Once ODCL and the Instana Agent are running, and once your LLM application is instrumented and running, you can view the collected metrics directly in the Instana UI. To access the LLM observability dashboard:

Open the Instana UI, and navigate to Infrastructure.
Click Analyze Infrastructure.
From the list of entity types, select OTEL LLMonitor.
Choose the relevant OTEL LLMonitor instance to open its dashboard. (In our case it should be something like LLM:DC1@<your_mac_username>).

Here, you’ll find key LLM observability metrics, including: Total Tokens, Total Cost, Total Requests, Average Latency, and many more. These metrics provide valuable insights into your LLM application's performance and usage. See below images for reference.

For more information about viewing traces, see the Analyze Calls and Traces docs page.

The following view is a snapshot-driven walkthrough of our demo monitoring dashboard.

This view summarizes the total tokens processed:

122 tokens overall (66 input, 56 output)
The top-used models were granite-13b-instruct-v2 and flan-ul2.
Most of the cost ($0.03) was attributed to flan-ul2, despite granite having higher output.

tokens view

The following view shows a clear cost distribution by model and service.

All 11 requests came through the service watsonx_llm_langchain_question.
Granite had 6 requests, Flan had 5—yet Flan generated all the cost.
This hints at possible differences in pricing or token usage efficiency.

cost distribution view

This time-series graph shows token usage per model and service across a 30-minute window.
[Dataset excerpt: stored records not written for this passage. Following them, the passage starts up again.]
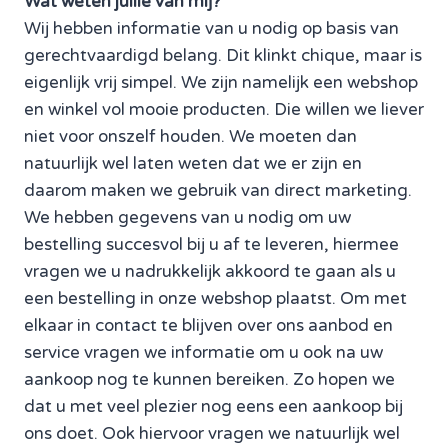
Wat weten jullie van mij?
Wij hebben informatie van u nodig op basis van
gerechtvaardigd belang. Dit klinkt chique, maar is
eigenlijk vrij simpel. We zijn namelijk een webshop
en winkel vol mooie producten. Die willen we liever
niet voor onszelf houden. We moeten dan
natuurlijk wel laten weten dat we er zijn en
daarom maken we gebruik van direct marketing.
We hebben gegevens van u nodig om uw
bestelling succesvol bij u af te leveren, hiermee
vragen we u nadrukkelijk akkoord te gaan als u
een bestelling in onze webshop plaatst. Om met
elkaar in contact te blijven over ons aanbod en
service vragen we informatie om u ook na uw
aankoop nog te kunnen bereiken. Zo hopen we
dat u met veel plezier nog eens een aankoop bij
ons doet. Ook hiervoor vragen we natuurlijk wel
Token spikes correlate with request activity.
Flan’s usage appears more frequent but with smaller token batches per call.

time-series graph

In the following view, you can see fluctuations in cost across time intervals.

Input and output costs mirror the token patterns seen earlier.
Granular tracking like this helps understand high-cost periods and optimize prompts accordingly.

cost fluctuations

Lastly, in this view, you see the request frequency and model latencies.

Flan and Granite both maintained steady throughput.
Latency varied slightly, with Flan showing slightly higher spikes at times, possibly due to concurrent loads.

model latencies view

Conclusion

By implementing the local-hosted (Agent Mode) observability setup described in this tutorial, you gain full control over telemetry processing within your environment while benefiting from Instana's powerful enrichment and visualization capabilities. This approach ensures that sensitive LLM data remains within your local network before being securely forwarded to the Instana backend, reducing latency and improving data governance. It also enables real-time, high-fidelity insights, covering token usage, cost, latency, and workflow traces, without relying on external infrastructure.

Whether you're iterating on prototypes or stress-testing production workloads, this method delivers a reliable, transparent, and cost-aware foundation for monitoring and optimizing your LLM applications.